Desde a última década, vêm sendo empreendidos esforços internacionais na construção de caminhos referenciais para a comunidade das nações em relação aos avanços da tecnologia biomédica e ao controle ético da qualidade da vida humana de modo geral. Inicialmente, em 1997, foi lançada a Declaração Universal sobre o Genoma Humano e os Direitos Humanos, que ofereceu referenciais concretos para os países interessados em regulamentar o assunto, principalmente em relação aos direitos naturais das pessoas, ao desenvolvimento das pesquisas e às condições de exercício da própria atividade científica neste campo do conhecimento.

Em 2003, foi promulgada a Declaração Internacional sobre os Dados Genéticos Humanos, que teve como preocupação garantir o indispensável respeito à individualidade e confidencialidade no trato público e privado das informações genéticas de toda e qualquer pessoa. Esse documento propôs o compromisso da humanidade em zelar pelo respeito à dignidade humana e às liberdades fundamentais na coleta, tratamento, utilização e conservação dos dados genéticos da nossa espécie, atendendo a imperativos de igualdade, justiça e solidariedade.

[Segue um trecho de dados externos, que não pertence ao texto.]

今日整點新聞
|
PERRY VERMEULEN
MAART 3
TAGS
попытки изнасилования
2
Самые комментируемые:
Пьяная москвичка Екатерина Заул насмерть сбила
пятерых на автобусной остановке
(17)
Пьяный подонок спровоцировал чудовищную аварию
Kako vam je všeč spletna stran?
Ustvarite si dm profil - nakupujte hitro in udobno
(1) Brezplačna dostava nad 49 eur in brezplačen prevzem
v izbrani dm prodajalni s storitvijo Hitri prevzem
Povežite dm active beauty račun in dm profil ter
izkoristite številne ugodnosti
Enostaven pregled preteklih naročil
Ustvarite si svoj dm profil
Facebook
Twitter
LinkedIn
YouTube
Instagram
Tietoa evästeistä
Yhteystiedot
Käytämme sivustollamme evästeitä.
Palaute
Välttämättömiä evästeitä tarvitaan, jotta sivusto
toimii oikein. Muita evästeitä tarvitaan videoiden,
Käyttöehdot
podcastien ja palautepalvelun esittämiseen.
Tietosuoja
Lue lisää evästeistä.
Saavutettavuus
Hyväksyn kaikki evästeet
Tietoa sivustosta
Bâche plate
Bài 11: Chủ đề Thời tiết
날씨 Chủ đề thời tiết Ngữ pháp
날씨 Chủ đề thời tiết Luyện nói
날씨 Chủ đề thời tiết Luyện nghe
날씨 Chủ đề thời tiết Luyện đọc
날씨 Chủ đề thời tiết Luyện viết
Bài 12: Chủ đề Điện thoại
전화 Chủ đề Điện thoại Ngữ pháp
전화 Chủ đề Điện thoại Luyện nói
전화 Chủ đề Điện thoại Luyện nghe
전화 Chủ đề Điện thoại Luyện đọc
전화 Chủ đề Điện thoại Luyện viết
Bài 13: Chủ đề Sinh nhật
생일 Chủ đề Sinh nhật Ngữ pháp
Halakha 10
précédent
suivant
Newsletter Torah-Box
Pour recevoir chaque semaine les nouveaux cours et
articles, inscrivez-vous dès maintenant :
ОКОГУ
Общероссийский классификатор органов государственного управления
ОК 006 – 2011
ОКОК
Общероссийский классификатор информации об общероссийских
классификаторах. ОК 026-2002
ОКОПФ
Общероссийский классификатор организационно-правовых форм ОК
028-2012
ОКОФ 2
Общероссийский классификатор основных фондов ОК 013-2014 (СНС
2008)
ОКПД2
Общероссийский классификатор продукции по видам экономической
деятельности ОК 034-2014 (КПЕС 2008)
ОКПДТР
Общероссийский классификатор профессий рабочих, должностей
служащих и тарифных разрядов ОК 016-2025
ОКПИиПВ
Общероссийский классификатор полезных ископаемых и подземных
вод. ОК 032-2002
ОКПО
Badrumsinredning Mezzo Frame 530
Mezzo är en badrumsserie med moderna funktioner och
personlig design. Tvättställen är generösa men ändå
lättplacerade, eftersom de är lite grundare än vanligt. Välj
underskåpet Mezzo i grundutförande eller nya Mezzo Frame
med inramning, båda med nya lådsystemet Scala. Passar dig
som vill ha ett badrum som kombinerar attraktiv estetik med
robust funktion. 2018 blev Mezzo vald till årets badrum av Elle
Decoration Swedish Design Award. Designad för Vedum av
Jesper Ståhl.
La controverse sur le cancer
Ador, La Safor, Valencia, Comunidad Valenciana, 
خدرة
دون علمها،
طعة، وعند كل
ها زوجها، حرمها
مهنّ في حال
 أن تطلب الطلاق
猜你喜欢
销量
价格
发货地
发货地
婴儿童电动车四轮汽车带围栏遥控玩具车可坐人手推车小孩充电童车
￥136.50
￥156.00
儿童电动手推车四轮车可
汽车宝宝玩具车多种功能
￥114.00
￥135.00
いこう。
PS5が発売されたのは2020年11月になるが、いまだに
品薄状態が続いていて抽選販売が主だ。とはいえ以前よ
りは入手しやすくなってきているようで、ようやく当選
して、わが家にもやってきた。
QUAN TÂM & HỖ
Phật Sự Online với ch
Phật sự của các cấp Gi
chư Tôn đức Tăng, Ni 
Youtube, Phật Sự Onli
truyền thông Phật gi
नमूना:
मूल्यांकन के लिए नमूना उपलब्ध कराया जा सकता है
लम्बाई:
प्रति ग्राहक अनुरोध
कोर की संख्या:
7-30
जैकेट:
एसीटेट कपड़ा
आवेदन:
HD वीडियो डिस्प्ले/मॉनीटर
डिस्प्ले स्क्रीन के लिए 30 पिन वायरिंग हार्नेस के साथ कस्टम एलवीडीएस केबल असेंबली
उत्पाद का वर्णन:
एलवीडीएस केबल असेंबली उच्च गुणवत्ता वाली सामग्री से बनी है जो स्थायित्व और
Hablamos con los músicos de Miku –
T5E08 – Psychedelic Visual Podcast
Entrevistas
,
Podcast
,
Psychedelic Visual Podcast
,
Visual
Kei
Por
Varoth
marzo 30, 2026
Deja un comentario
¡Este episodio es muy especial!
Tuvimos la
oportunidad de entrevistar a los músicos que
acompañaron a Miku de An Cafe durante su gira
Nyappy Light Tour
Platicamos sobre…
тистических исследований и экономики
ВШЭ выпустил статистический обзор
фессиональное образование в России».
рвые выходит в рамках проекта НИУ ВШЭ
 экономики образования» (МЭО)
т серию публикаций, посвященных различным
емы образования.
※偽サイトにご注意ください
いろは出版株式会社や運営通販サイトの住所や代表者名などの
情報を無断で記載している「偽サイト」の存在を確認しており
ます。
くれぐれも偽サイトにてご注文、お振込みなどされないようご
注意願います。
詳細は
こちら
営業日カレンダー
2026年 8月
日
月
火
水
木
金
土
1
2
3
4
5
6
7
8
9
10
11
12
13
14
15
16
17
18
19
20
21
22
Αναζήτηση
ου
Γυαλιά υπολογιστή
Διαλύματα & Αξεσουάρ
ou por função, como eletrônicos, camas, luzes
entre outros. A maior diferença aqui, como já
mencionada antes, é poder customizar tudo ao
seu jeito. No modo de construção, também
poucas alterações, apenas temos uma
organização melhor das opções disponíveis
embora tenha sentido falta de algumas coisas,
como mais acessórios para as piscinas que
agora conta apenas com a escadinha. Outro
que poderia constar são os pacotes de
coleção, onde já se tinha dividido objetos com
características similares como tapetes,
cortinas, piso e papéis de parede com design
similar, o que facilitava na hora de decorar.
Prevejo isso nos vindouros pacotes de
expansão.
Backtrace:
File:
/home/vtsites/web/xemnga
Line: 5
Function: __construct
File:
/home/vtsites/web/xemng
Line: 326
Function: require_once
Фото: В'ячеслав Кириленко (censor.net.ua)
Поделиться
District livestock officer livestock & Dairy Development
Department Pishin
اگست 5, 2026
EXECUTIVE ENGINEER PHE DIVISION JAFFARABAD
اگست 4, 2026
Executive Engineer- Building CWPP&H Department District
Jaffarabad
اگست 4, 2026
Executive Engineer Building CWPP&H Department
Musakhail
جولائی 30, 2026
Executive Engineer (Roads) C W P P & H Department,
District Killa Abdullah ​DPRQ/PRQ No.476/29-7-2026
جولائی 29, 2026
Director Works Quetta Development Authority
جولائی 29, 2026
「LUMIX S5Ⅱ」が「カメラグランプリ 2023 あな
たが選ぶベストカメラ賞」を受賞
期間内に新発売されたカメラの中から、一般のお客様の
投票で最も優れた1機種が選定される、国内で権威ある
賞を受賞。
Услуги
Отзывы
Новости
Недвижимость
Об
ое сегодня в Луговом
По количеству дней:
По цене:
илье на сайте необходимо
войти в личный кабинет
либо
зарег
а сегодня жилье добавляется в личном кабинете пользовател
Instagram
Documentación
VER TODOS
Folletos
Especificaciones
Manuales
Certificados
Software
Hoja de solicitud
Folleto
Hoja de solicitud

Mais recentemente, em 2005, depois de quase três anos de intensas discussões e com o referendo de 191 países, entre eles o Brasil, foi aprovada a Declaração Universal sobre Bioética e Direitos Humanos. Essa declaração, entendida como o documento mais completo construído no presente século e relacionado com o tema, ampliou a pauta da disciplina para além dos campos biomédico e biotecnológico, incorporando ao seu conteúdo as questões sociais (pobreza, violência), sanitárias (acesso à saúde, medicamentos e novas tecnologias) e ambientais (sustentabilidade). A declaração reforça a concepção contemporânea de que os temas biomédicos não podem ser tratados exclusivamente na esfera biotecnocientífica pelas conseqüências sociais e políticas decorrentes da aplicação das novas tecnologias a pessoas e sociedades humanas.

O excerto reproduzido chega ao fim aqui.